All twenty recruits who participated in the second iteration of Navy's Defence Indigenous Development Program (DIDP) graduated in a ceremony held in HMAS Cairns on 18 December.
From communities as far afield as Perth, Port Headland, Torres Strait, Canberra and Cairns, the young indigenous men and women received graduation certificates and accolades from Chief of Navy Vice Admiral Tim Barrett, their instructing staff, local Elder Ms Henrietta Marrie and head of Defence's People Group and Culture, Mr Richard Oliver.
Congratulating every participant in the program, Vice Admiral Barrett said that Navy stood to gain substantially by attracting young indigenous youth into the ranks.

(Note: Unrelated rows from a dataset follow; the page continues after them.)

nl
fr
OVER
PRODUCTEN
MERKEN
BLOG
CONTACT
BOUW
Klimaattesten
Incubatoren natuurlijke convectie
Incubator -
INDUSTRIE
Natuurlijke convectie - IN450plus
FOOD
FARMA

“No doubt all the participants learnt from their experiences, but Navy stands to benefit from what we can learn from these indigenous youth. Make no mistake, they may be young, but they have a lot to offer Navy with their strong cultural heritage and the way they conduct themselves,” he said.
The recruits were enlisted in Navy for a period of six months, during which they travelled to HMAS Cerberus for mandatory military training, then Canberra for cultural development, including a trip to the Australian War Memorial, to Sydney where they were exposed to Navy establishments and ships and finally back to HMAS Cairns, where they conducted academic studies to prepare them for general entry into Navy should they wish to pursue that career on graduation.

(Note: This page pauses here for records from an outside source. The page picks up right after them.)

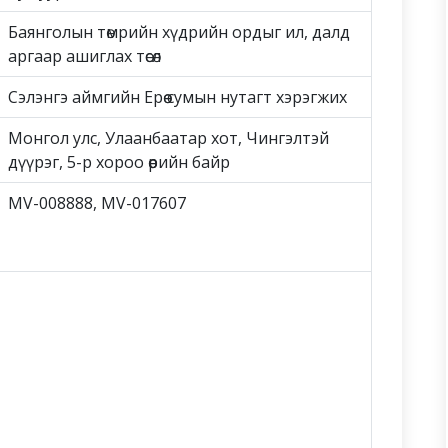
Баянголын төмрийн хүдрийн ордыг ил, далд
аргаар ашиглах төсөл
Сэлэнгэ аймгийн Ерөө сумын нутагт хэрэгжих
Монгол улс, Улаанбаатар хот, Чингэлтэй
дүүрэг, 5-р хороо өөрийн байр
MV-008888, MV-017607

The recruits have attended TAFE and Maritime College to study English, Maths and Maritime Operations. They also experienced various indigenous cultural and military activities and training, including representational events such as Navy Week celebrations and the inaugural Remembrance Day at the Afghanistan Avenue of Honour, Yungaburra.

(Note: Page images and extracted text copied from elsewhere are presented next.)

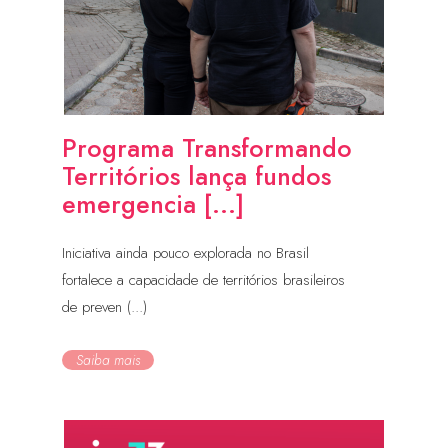
Programa Transformando
Territórios lança fundos
emergencia [...]
Iniciativa ainda pouco explorada no Brasil
fortalece a capacidade de territórios brasileiros
de preven (...)
Saiba mais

Of the twenty recruits in the intake, eighteen are expected to begin training at Cerberus early in the new year and one will join the Air Force. The final recruit will head back to their community taking with them personal and professional growth gained in the program.
The DIDP was established in 2010. It has proven to be a very positive program that has significantly increased recruitment from indigenous Australia, strengthening diversity within Defence. It is also a continuation of the long tradition of indigenous people contributing to the defence of Australia and becoming role models for people in their communities.